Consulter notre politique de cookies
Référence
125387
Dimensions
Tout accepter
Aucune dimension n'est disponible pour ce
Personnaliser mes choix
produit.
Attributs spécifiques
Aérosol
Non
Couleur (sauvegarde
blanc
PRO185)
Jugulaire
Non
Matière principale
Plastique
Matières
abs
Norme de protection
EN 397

================

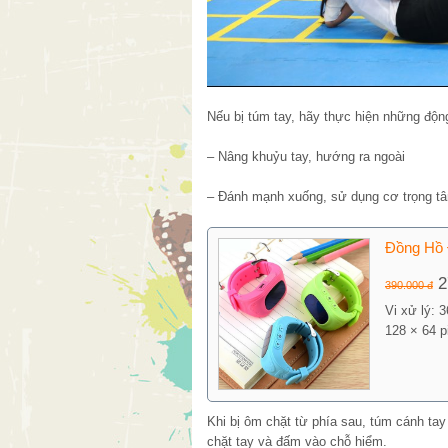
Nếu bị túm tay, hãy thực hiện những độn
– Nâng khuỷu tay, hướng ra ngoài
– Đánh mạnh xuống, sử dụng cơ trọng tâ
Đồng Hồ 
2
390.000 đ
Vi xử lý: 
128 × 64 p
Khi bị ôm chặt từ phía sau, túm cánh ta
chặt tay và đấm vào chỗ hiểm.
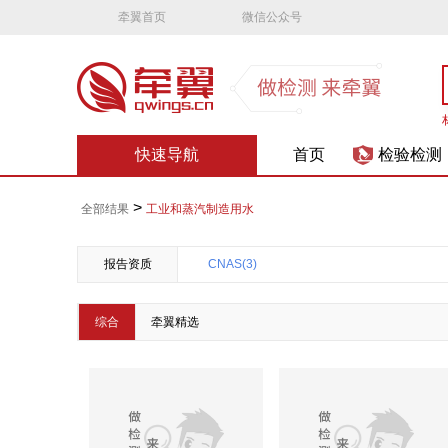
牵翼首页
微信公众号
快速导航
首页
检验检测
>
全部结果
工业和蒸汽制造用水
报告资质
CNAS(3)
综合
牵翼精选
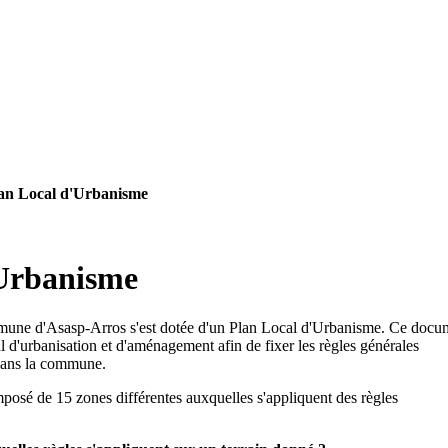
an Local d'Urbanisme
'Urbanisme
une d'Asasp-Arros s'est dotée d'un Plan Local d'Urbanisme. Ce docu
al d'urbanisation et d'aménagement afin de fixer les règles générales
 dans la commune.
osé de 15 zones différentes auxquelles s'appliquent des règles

================

Please return the material above only from the line that holds "hướng ra ngoài" through the line that holds "osé de 15 zones", exactly as it stands, ends included and pictures omitted.

– Nâng khuỷu tay, hướng ra ngoài
– Đánh mạnh xuống, sử dụng cơ trọng tâ
Đồng Hồ 
2
390.000 đ
Vi xử lý: 
128 × 64 p
Khi bị ôm chặt từ phía sau, túm cánh ta
chặt tay và đấm vào chỗ hiểm.
牵翼首页
微信公众号
快速导航
首页
检验检测
>
全部结果
工业和蒸汽制造用水
报告资质
CNAS(3)
综合
牵翼精选
an Local d'Urbanisme
'Urbanisme
une d'Asasp-Arros s'est dotée d'un Plan Local d'Urbanisme. Ce docu
al d'urbanisation et d'aménagement afin de fixer les règles générales
 dans la commune.
osé de 15 zones différentes auxquelles s'appliquent des règles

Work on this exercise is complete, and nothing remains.